Il mare intanto non cessava dall’ingrossare spaventosamente e il vento ululava sinistramente fra l’attrezzatura della piccola scialuppa. La notte era calata con grande rapidità e quelle tenebre, che solo di tratto in tratto venivano rotte da qualche lampo, rendevano maggiormente critica la situazione dei Robinson, poichè non potevano quasi più scorgere i frangenti che si moltiplicavano dinanzi a loro.

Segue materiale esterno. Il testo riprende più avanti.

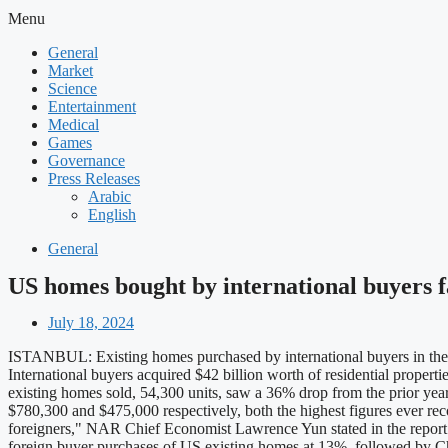
Menu
General
Market
Science
Entertainment
Medical
Games
Governance
Press Releases
Arabic
English
General
US homes bought by international buyers fa
July 18, 2024
ISTANBUL: Existing homes purchased by international buyers in the US
International buyers acquired $42 billion worth of residential proper
existing homes sold, 54,300 units, saw a 36% drop from the prior yea
$780,300 and $475,000 respectively, both the highest figures ever r
foreigners," NAR Chief Economist Lawrence Yun stated in the report. "T
foreign buyer purchases of US existing homes at 13%, followed by Chi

Enrico, a prora, sbarrava gli occhi e segnalava al veneziano i luoghi dove le onde si rompevano, ma non sempre riusciva a scorgere le scogliere o presentire la vicinanza dei banchi subacquei. Già due volte la scialuppa aveva toccato uno di quei numerosi ostacoli, correndo il pericolo di rovesciarsi o di spaccarsi.

Marino, colla scotta in mano, si teneva pronto a stringere il vento od a lasciar andare la vela, mentre Albani manovrava il lungo remo che serviva di timone.

Si erano già allontanati dall’isola di cinque o sei miglia, ma quella fila di scogli continuava a pararsi dinanzi a loro senza permettere il passaggio. La scialuppa fortunatamente resisteva alla furia del vento e del mare, ma danzava disperatamente, precipitando negli avvallamenti dei marosi con delle scosse inquietanti, e di quando in quando imbarcava acqua.

A un tratto, al chiarore d’un lampo, Enrico scorse verso l’est una massa oscura che sembrava uno scoglio di grandi dimensioni o un isolotto.

— Fulmini e terremoti! — esclamò.

— Cos’hai? — chiese Albani.

— Temo, signore, che dovremo spingerci assai lontani se vorremo girare questa dannata catena di frangenti. Mi sembra che si spinga fino a quell’isolotto che ho scorto all’est.

— Lontano assai?...

— Parecchie miglia certo. —

Albani, non ostante il suo coraggio straordinario, provò una vera inquietudine.